The clearest sign came from the mid-month price gauge, a preview of the main inflation index published by the national statistics agency IBGE. It rose zero point four one percent in early June, a slowdown from the previous reading and below what economists had forecast.
That marked a second straight month of moderation. After a spring in which conflict in the Middle East pushed oil and fuel costs up, the trend is now pointing the other way.
The relief is not complete. Annual inflation was still running near four point seven percent in May, above the central bank’s three percent target, so the job is far from finished.
Why Brazil inflation is easing now
The main swing factor is transport. Fuel prices, which had jumped when the Strait of Hormuz tensions spiked global oil, have been rising more slowly, and that feeds straight into the headline number.
Other categories are still warm. Food, housing and personal care have kept climbing, which is why the annual rate remains above target even as the monthly pace slows.
Base effects matter too. Sharp price rises a year ago in electricity and housing are dropping out of the annual comparison, mechanically pulling the yearly figure down.
The picture, in plain terms, is a country still with an inflation problem but one that is slowly becoming more manageable. That is enough to change how the central bank behaves.
What the Selic cuts mean for investors
The central bank, whose rate-setting committee is known as Copom, has cut the benchmark Selic rate to fourteen point two five percent. It was the third straight quarter-point reduction, a cautious easing after one of the most aggressive tightening cycles in the bank’s history.
Even after the cuts, Brazil’s rates are among the highest of any major economy. That keeps the country attractive to yield-seeking investors, while any further easing tends to support local stocks and cheaper credit at home.
Markets read the softer inflation as a green light. The real firmed modestly and fixed-income investors nudged toward expecting more cuts to come.
The caution is fiscal. This is an election year, and worries about government spending can lift inflation expectations and limit how far the central bank feels able to cut.

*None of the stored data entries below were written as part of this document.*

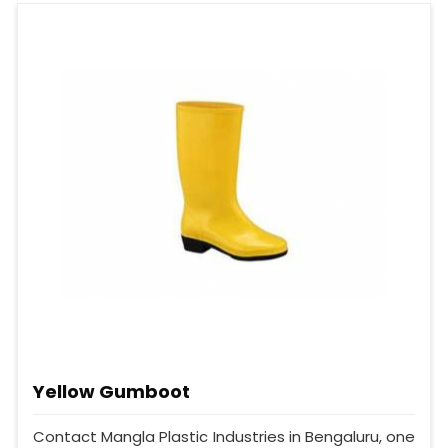
Yellow Gumboot
Contact Mangla Plastic Industries in Bengaluru, one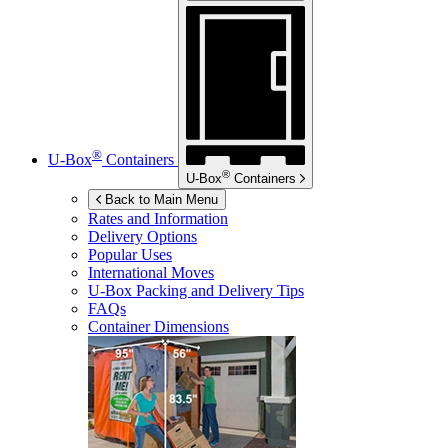
®
U-Box
Containers
®
U-Box
Containers
Back to Main Menu
Rates and Information
Delivery Options
Popular Uses
International Moves
U-Box
Packing and Delivery Tips
FAQs
Container Dimensions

What a foreign reader should watch
The next full inflation release is the key marker. If it confirms the mid-month slowdown, the case for further rate cuts strengthens and the easing path becomes clearer.

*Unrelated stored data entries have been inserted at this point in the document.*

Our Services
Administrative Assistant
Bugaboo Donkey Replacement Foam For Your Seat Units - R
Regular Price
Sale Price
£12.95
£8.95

For anyone holding or eyeing Brazilian assets, the direction of travel is the point. Falling inflation and falling rates, if sustained, are a broadly supportive backdrop for the real and for local equities into the second half of the year.
There is a wider regional lesson too. Brazil is the largest economy in Latin America, so the credibility of its central bank tends to set the tone for how investors judge the region as a whole.

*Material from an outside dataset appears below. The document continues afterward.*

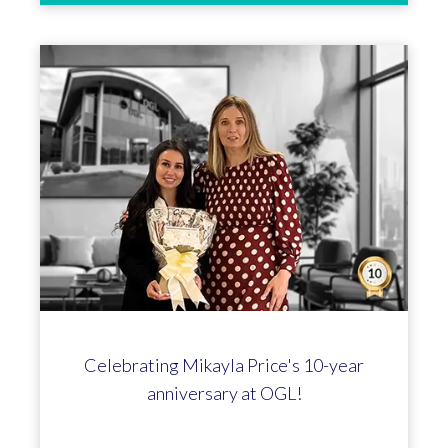
We've joined the HTA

The honest summary is one of cautious progress. The inflation fight is not won, but for the first time in months the numbers and the central bank are moving in the same, more comfortable, direction.
Is Brazil inflation coming down?
Brazil’s monthly inflation has slowed for two straight months, with the mid-month gauge rising zero point four one percent in early June, below expectations. Annual inflation was still near four point seven percent in May, above the central bank’s three percent target, so prices are cooling but remain elevated.
What is the Selic rate now?
Brazil’s central bank has cut the benchmark Selic rate to fourteen point two five percent, a third straight quarter-point reduction. Even after the cuts, it remains one of the highest policy rates among major economies.
Why does this matter for investors?
Falling inflation gives the central bank room to keep cutting rates, which tends to support Brazilian stocks and cheaper domestic credit. High absolute rates still attract yield-seeking foreign investors, though election-year spending worries are a risk to the easing path.